In 1501 Michelangelo was commissioned to create the David by the Arte della Lana (Guild of Wool Merchant), who were responsible for the upkeep and the decoration of the Cathedral in Florence.
For this purpose, he was given a block of marble which Agostino di Duccio had already attempted to fashion forty years previously, perhaps with the same subject in mind.
Michelangelo breaks away from the traditional way of representing David. He does not present us with the winner, the giant's head at his feet and the powerful sword in his hand, but portrays the youth in the phase immediately preceding the battle: perhaps he has caught him just in the moment when he has heard that his people are hesitating, and he sees Goliath jeering and mocking them. The artist places him in the most perfect " contraposto", as in the most beautiful Greek representations of heroes. The right-hand side of the statue is smooth and composed while the left-side, from the outstretched foot all the way up to the disheveled hair is openly active and dynamic. The muscles and the tendons are developed only to the point where they can still be interpreted as the perfect instrument for a strong will, and not to the point of becoming individual self-governing forms.
The David strikes a simple pose: given its size, any stronger action pose risked compromising balance. At all events, it was an extraordinary accomplishment to have extracted so noble and animated a figure out from such a disproportionately flat rectangular mass.

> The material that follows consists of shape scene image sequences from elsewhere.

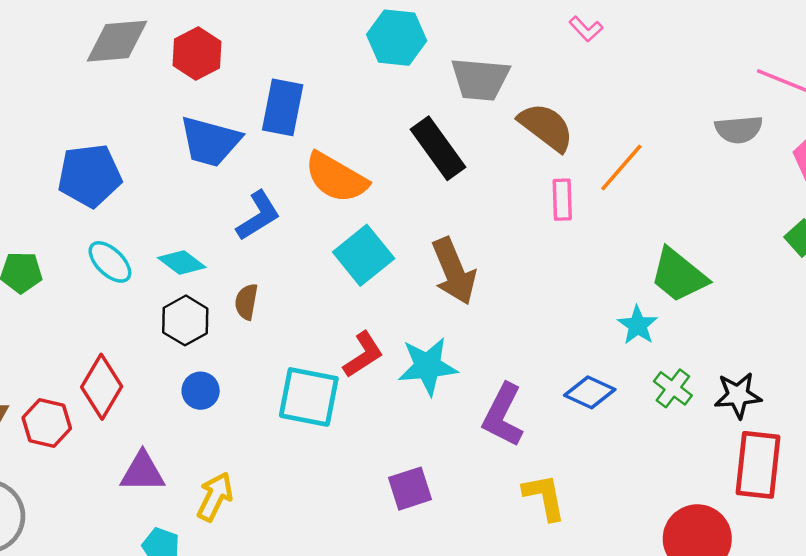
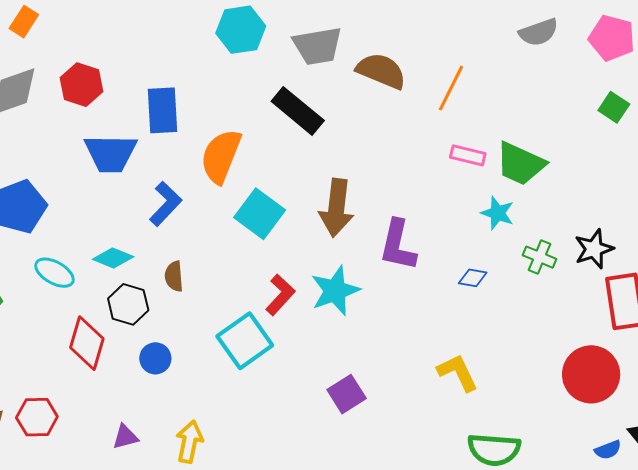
orange semicircle: (336, 178) -> (221, 156), turned 96
pink rectangle: (562, 200) -> (468, 155), moved, turned -60
brown arrow: (454, 271) -> (336, 208), turned 44
red diamond: (102, 387) -> (87, 343), moved
blue diamond: (590, 392) -> (473, 278), size x0.7
cyan square: (309, 397) -> (245, 341), turned -32
purple L-shape: (503, 415) -> (398, 245), moved
purple triangle: (142, 472) -> (125, 437), size x0.7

Supporting his body with the right leg and carrying the left leg forward, the almost divine young hero lets his right hand fall to thigh level as he flexes in the other to shoulder height. His face is bold yet thoughtful: he is defiantly awaiting his adversary and calmly sizing up his chances like a true Florentine as he plans an attack of questionable loyalty.
David struck like lightning. Never before had the naturally sceptical Florentines reacted with such riotous enthusiasm.